*DATA SECTION:*
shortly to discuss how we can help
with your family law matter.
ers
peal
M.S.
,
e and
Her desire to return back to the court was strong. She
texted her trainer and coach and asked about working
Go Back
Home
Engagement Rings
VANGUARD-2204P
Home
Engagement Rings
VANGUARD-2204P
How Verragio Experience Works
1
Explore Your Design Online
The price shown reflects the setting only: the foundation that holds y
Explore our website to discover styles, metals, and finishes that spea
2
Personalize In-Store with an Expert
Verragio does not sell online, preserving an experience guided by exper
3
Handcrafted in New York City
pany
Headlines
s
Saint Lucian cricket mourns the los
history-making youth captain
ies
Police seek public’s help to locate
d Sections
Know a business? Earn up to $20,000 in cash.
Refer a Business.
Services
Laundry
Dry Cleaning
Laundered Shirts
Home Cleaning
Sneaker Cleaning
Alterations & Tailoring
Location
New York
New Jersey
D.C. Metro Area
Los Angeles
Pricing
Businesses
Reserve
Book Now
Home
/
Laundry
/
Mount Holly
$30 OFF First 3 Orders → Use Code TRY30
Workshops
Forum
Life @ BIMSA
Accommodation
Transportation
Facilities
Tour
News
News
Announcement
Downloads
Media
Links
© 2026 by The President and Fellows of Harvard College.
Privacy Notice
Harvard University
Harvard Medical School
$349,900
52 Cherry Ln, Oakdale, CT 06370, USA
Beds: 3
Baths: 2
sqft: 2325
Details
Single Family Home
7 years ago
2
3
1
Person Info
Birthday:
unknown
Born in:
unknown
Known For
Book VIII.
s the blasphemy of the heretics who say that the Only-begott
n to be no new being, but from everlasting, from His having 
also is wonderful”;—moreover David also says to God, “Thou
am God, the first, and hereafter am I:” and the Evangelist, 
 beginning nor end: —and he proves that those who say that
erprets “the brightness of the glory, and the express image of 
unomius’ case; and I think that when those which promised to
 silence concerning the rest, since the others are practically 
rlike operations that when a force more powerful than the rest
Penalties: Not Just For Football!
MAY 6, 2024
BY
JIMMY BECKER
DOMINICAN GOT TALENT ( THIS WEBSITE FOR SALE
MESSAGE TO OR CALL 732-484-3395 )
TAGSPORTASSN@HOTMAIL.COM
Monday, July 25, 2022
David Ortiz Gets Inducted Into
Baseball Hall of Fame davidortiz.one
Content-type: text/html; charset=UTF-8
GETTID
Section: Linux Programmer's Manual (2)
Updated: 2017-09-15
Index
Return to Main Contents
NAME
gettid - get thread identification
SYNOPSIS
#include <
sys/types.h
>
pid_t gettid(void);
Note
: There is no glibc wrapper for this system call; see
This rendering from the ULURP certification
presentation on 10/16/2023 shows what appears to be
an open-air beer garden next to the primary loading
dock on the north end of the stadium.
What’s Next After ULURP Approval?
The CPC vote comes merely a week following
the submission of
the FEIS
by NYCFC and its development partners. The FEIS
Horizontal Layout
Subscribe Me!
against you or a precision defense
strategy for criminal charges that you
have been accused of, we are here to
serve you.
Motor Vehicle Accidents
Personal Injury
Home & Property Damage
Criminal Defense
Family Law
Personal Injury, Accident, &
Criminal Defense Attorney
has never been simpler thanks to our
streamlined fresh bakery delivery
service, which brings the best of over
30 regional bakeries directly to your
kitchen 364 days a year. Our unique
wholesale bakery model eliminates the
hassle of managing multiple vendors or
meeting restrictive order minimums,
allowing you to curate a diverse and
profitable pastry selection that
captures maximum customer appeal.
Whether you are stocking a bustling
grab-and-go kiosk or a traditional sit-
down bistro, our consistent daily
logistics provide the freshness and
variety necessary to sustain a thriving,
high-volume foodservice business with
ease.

*ABOUT THIS EXERCISE:* The data above should be returned in full, exactly as written.

*RESPONSE BELOW:*
shortly to discuss how we can help
with your family law matter.
ers
peal
M.S.
,
e and
Her desire to return back to the court was strong. She
texted her trainer and coach and asked about working
Go Back
Home
Engagement Rings
VANGUARD-2204P
Home
Engagement Rings
VANGUARD-2204P
How Verragio Experience Works
1
Explore Your Design Online
The price shown reflects the setting only: the foundation that holds y
Explore our website to discover styles, metals, and finishes that spea
2
Personalize In-Store with an Expert
Verragio does not sell online, preserving an experience guided by exper
3
Handcrafted in New York City
pany
Headlines
s
Saint Lucian cricket mourns the los
history-making youth captain
ies
Police seek public’s help to locate
d Sections
Know a business? Earn up to $20,000 in cash.
Refer a Business.
Services
Laundry
Dry Cleaning
Laundered Shirts
Home Cleaning
Sneaker Cleaning
Alterations & Tailoring
Location
New York
New Jersey
D.C. Metro Area
Los Angeles
Pricing
Businesses
Reserve
Book Now
Home
/
Laundry
/
Mount Holly
$30 OFF First 3 Orders → Use Code TRY30
Workshops
Forum
Life @ BIMSA
Accommodation
Transportation
Facilities
Tour
News
News
Announcement
Downloads
Media
Links
© 2026 by The President and Fellows of Harvard College.
Privacy Notice
Harvard University
Harvard Medical School
$349,900
52 Cherry Ln, Oakdale, CT 06370, USA
Beds: 3
Baths: 2
sqft: 2325
Details
Single Family Home
7 years ago
2
3
1
Person Info
Birthday:
unknown
Born in:
unknown
Known For
Book VIII.
s the blasphemy of the heretics who say that the Only-begott
n to be no new being, but from everlasting, from His having 
also is wonderful”;—moreover David also says to God, “Thou
am God, the first, and hereafter am I:” and the Evangelist, 
 beginning nor end: —and he proves that those who say that
erprets “the brightness of the glory, and the express image of 
unomius’ case; and I think that when those which promised to
 silence concerning the rest, since the others are practically 
rlike operations that when a force more powerful than the rest
Penalties: Not Just For Football!
MAY 6, 2024
BY
JIMMY BECKER
DOMINICAN GOT TALENT ( THIS WEBSITE FOR SALE
MESSAGE TO OR CALL 732-484-3395 )
TAGSPORTASSN@HOTMAIL.COM
Monday, July 25, 2022
David Ortiz Gets Inducted Into
Baseball Hall of Fame davidortiz.one
Content-type: text/html; charset=UTF-8
GETTID
Section: Linux Programmer's Manual (2)
Updated: 2017-09-15
Index
Return to Main Contents
NAME
gettid - get thread identification
SYNOPSIS
#include <
sys/types.h
>
pid_t gettid(void);
Note
: There is no glibc wrapper for this system call; see
This rendering from the ULURP certification
presentation on 10/16/2023 shows what appears to be
an open-air beer garden next to the primary loading
dock on the north end of the stadium.
What’s Next After ULURP Approval?
The CPC vote comes merely a week following
the submission of
the FEIS
by NYCFC and its development partners. The FEIS
Horizontal Layout
Subscribe Me!
against you or a precision defense
strategy for criminal charges that you
have been accused of, we are here to
serve you.
Motor Vehicle Accidents
Personal Injury
Home & Property Damage
Criminal Defense
Family Law
Personal Injury, Accident, &
Criminal Defense Attorney
has never been simpler thanks to our
streamlined fresh bakery delivery
service, which brings the best of over
30 regional bakeries directly to your
kitchen 364 days a year. Our unique
wholesale bakery model eliminates the
hassle of managing multiple vendors or
meeting restrictive order minimums,
allowing you to curate a diverse and
profitable pastry selection that
captures maximum customer appeal.
Whether you are stocking a bustling
grab-and-go kiosk or a traditional sit-
down bistro, our consistent daily
logistics provide the freshness and
variety necessary to sustain a thriving,
high-volume foodservice business with
ease.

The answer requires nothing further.